DUBLIN'S first directly-elected mayor may secure the most powerful job in all the land, but they can keep their hands off the Mansion House, the '001' car, the butler and the chauffeur.

Those age-old perks will remain firmly in the grasp of the more decorative Lord Mayor's office, which will continue to exist even when the elected mayor takes office.

The newly elected king or queen of the capital may boast a salary of around €225,000 but they won't land a plush residence to complement it.

Speaking ahead of the confirmation of a new Lord Mayor tomorrow night, sources have said it is increasingly unlikely an election for the executive position – based broadly on the London equivalent – will happen by the autumn timeframe cited by environment minister John Gormley.

With three by-elections looming and anticipated delays in the legislation, the initial plans for a 2010 election are now being broadly dismissed in Dublin's political circles. Spring or summer is the more likely timeframe.

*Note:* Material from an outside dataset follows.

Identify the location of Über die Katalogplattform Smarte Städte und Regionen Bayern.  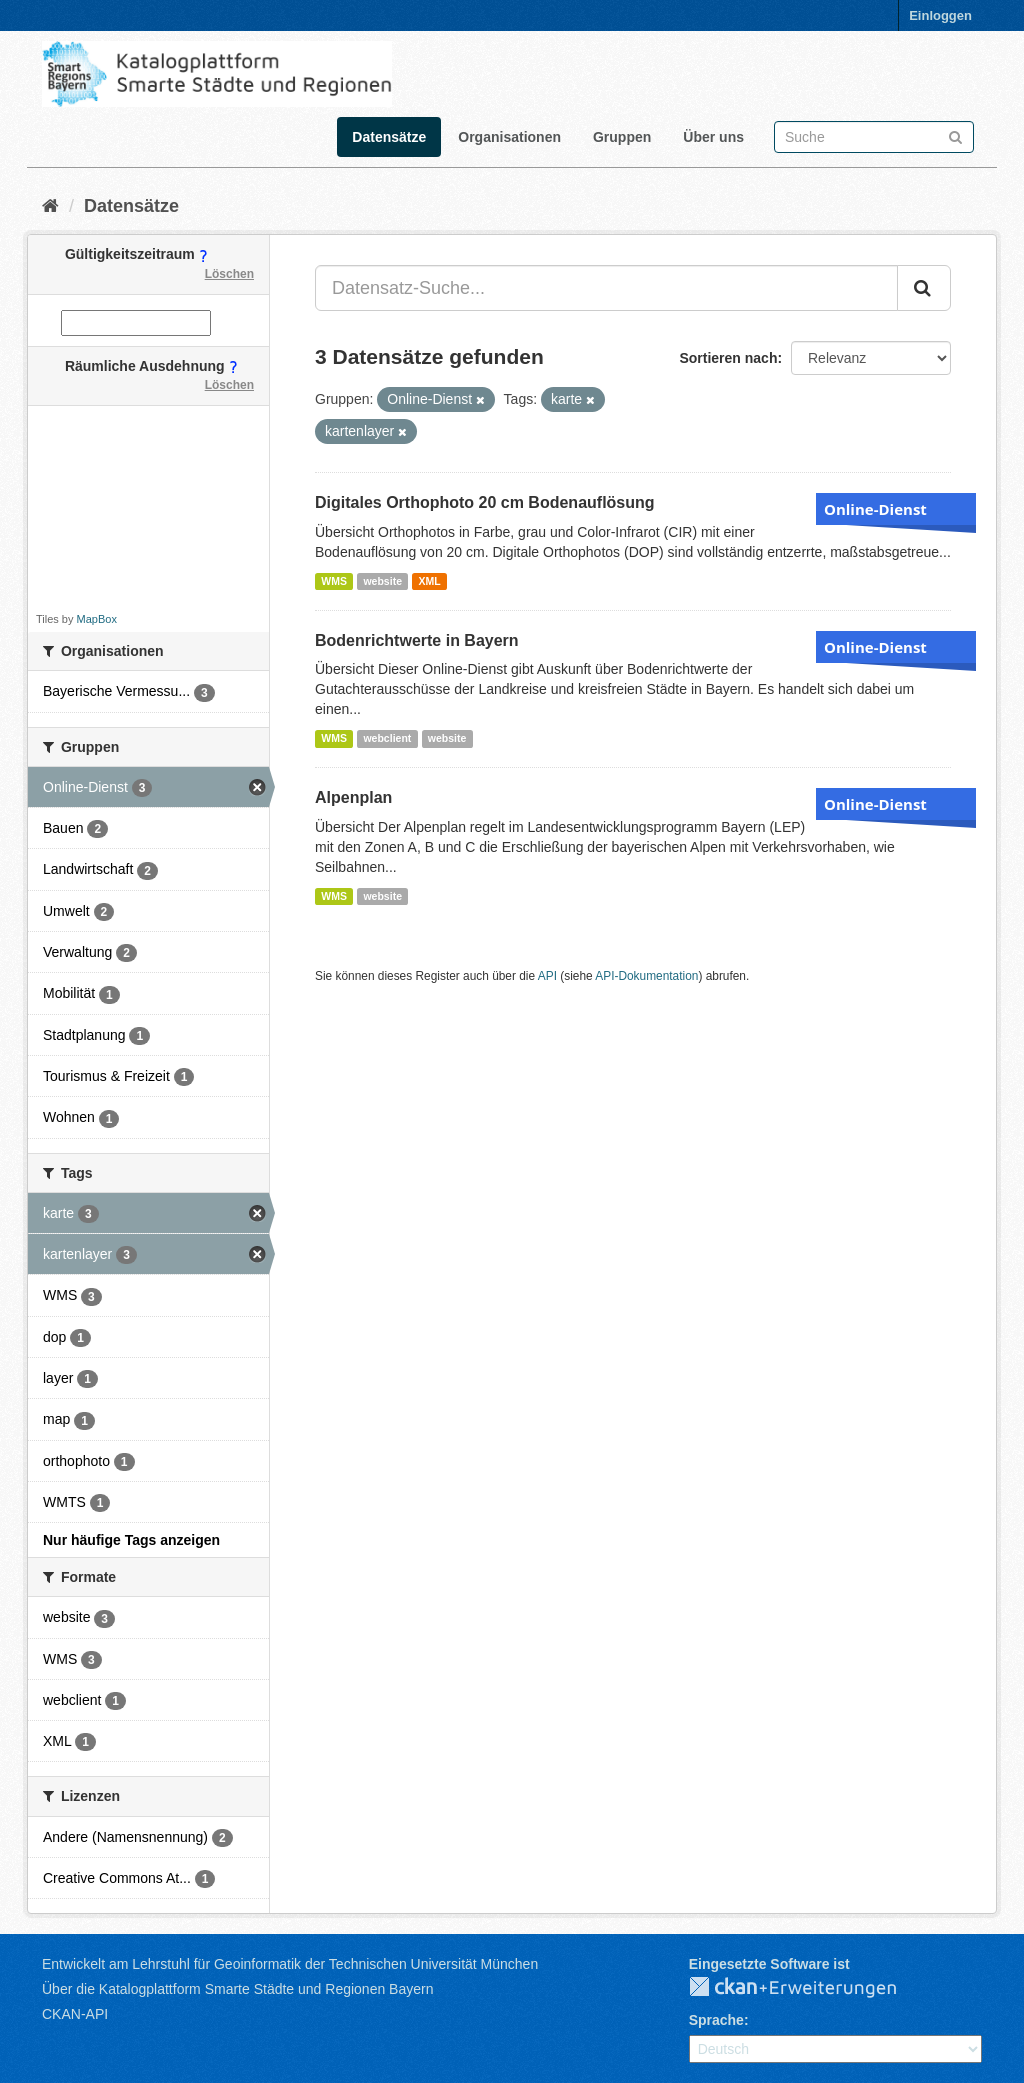
(237, 1989).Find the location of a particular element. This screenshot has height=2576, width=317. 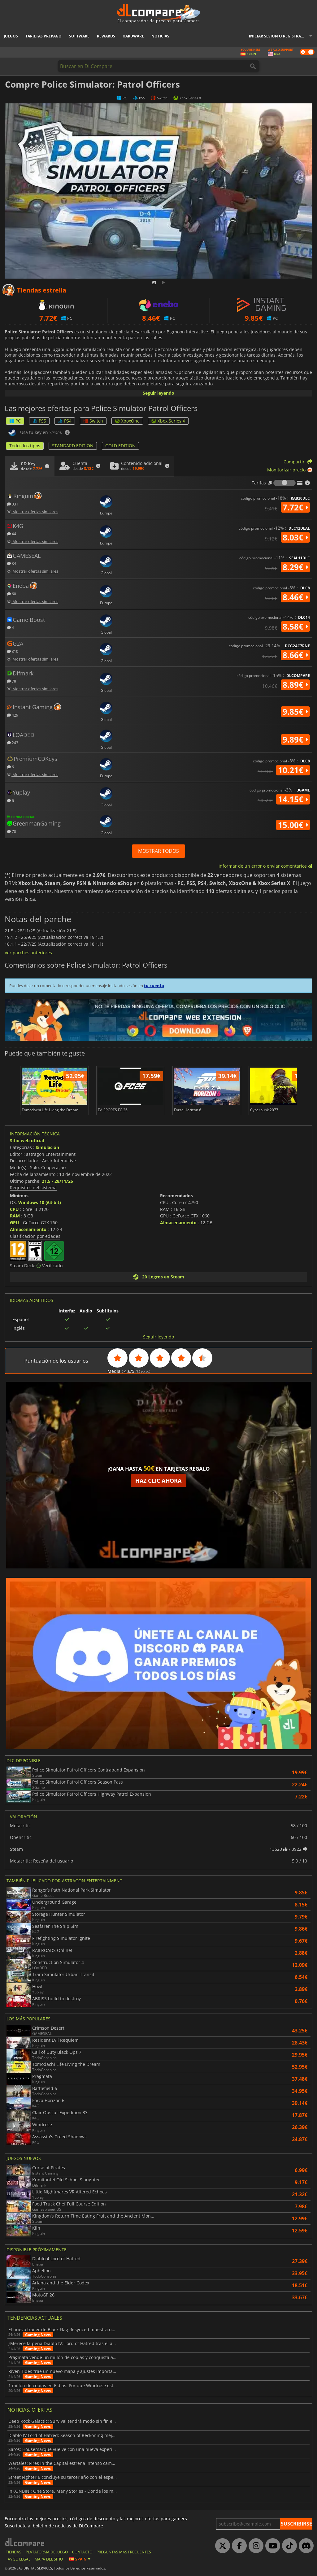

RAM is located at coordinates (15, 1216).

"I think Fianna Fáil will obviously be advising caution and Gormley will be pushing on ahead," a well-placed source told the Sunday Tribune. "There are three by-elections which they wouldn't want to run this year. It's also caught up with Gormley and I don't think he will have the legislation put in in time for an election this year."

While there has always been confusion about the new post, details of its powers are slowly coming to light.

Gormley is understood to be meeting with the Dublin Regional Authority in the coming weeks, while he has already ironed out details on the new position with members of the opposition. One thing is certain: it will be a no-frills office.

"We don't want to create another layer of bureaucracy and one of the ways we can do that would be to create another larger department," a government source said.

The new role will carry significant powers, the details of which will be finalised when the Dublin mayor bill is published in the coming weeks.

It will outline a broad role on policy around the city, overseeing the initiatives and responsibilities of the four Dublin authorities.

While the executive mayor will liaise with the four managers on strategic matters, his or her decision will be final and the councils can be directed as to what to do.